5. Limit furnace use on nights when an atmospheric inversion is present (we are in a valley, which magnifies the problem). Which are most nights we are not experiencing a due west wind from the wood burners. We have a condensing furnace that draws combustion air from outside, so that prevents bringing in more smoke. The problem is the heat exchangers in the furnace reburn the wood smoke particles because they are in the house air and furnace return air. This makes the most acrid and obnoxious smells and volatile organic compounds imaginable.
6. On Christmas Eve I installed a Honeywell electrostatic precipitator air cleaner in the furnace return just before the fan. I clean and wash it daily.
7. Don't take showers and limit hot water use when outside smoke levels are high. We have a "powervent" natural gas water heater that does not take combustion air from the outside (the fan it has forces exhaust through a pvc pipe out the side of the house), this when it's on, it depressurized the house and will draw in smoke.

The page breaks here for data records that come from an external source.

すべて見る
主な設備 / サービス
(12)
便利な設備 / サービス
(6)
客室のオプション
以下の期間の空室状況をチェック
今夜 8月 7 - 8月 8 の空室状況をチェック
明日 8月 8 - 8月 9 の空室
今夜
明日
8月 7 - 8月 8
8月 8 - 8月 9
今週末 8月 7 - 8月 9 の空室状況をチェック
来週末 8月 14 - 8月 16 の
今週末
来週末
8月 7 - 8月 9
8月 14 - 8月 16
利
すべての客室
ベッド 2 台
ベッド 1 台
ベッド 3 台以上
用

8. Applied caulk anywhere I find cracks or openings, such as windows and molding.
And others I can't think of at the moment.
I monitor outside and inside smoke levels (particulate counts) using PurpleAir AQI sensors (laser particulate counters). I can keep the inside 2.5 micron and smaller particulates (the dangerous stuff) very low with the electronic air cleaner, but there is no practical method to remove the volatile organic compounds. Those are what make our life miserable. Since we are bathed in rancid/acrid wood smoke (the poor local woodburner cuts off the air to his stove to control heat output), the stove white smokes all the time and makes really toxic compounds. The VOCs impregnate everything in our house and after a while I can no longer smell them, but bitter things will taste exceptionally bitter and be inedible (grapefruit and coffee for example). That's how I judge how bad the VOCs are.
So, this wood smoke issue has been ruling our lives and I have spent countless hours thinking about it and trying to apply technical solutions to make it through the heating season. Both DW and I are exhausted from it, it's caused lots of anxiety and it's making us ill. That's how bad it is; just about the worst thing that's ever happened to us. This experience prompted me start this thread.